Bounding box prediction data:
▽

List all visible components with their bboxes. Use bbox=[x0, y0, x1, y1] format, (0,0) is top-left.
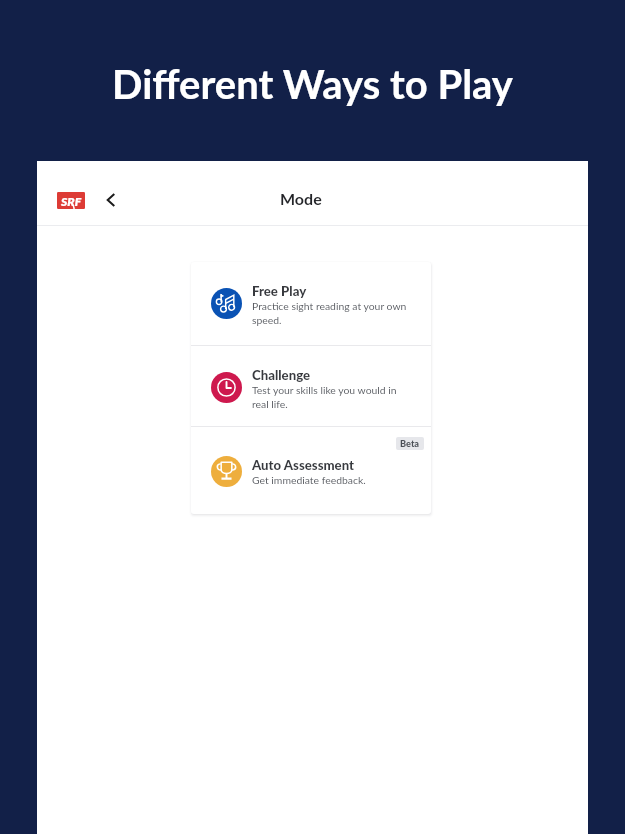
staticText: Get immediate feedback. bbox=[252, 474, 366, 486]
button[interactable]: SRF bbox=[52, 187, 90, 213]
staticText: Mode bbox=[280, 189, 322, 208]
staticText: Practice sight reading at your own speed… bbox=[252, 300, 408, 326]
button[interactable]: Back bbox=[97, 186, 125, 214]
staticText: Challenge bbox=[252, 367, 311, 383]
button[interactable]: Beta bbox=[191, 427, 431, 514]
button[interactable]: Challenge bbox=[191, 346, 431, 426]
staticText: Beta bbox=[400, 438, 420, 449]
staticText: SRF bbox=[61, 194, 82, 208]
staticText: Free Play bbox=[252, 283, 307, 299]
button[interactable]: Free Play bbox=[191, 262, 431, 345]
staticText: Different Ways to Play bbox=[0, 60, 625, 108]
staticText: Auto Assessment bbox=[252, 457, 355, 473]
staticText: Test your skills like you would in real … bbox=[252, 384, 408, 410]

△

■ **WORK REQUIRED**
Return all of the data exactly as written, and drop the pictures.

■ **RESULT OF THIS TASK**
List all visible components with their bboxes. Use bbox=[x0, y0, x1, y1] format, (0,0) is top-left.
staticText: Get immediate feedback. bbox=[252, 474, 366, 486]
button[interactable]: SRF bbox=[52, 187, 90, 213]
staticText: Mode bbox=[280, 189, 322, 208]
staticText: Practice sight reading at your own speed… bbox=[252, 300, 408, 326]
button[interactable]: Back bbox=[97, 186, 125, 214]
staticText: Challenge bbox=[252, 367, 311, 383]
button[interactable]: Beta bbox=[191, 427, 431, 514]
button[interactable]: Challenge bbox=[191, 346, 431, 426]
staticText: Beta bbox=[400, 438, 420, 449]
staticText: SRF bbox=[61, 194, 82, 208]
staticText: Free Play bbox=[252, 283, 307, 299]
button[interactable]: Free Play bbox=[191, 262, 431, 345]
staticText: Different Ways to Play bbox=[0, 60, 625, 108]
staticText: Auto Assessment bbox=[252, 457, 355, 473]
staticText: Test your skills like you would in real … bbox=[252, 384, 408, 410]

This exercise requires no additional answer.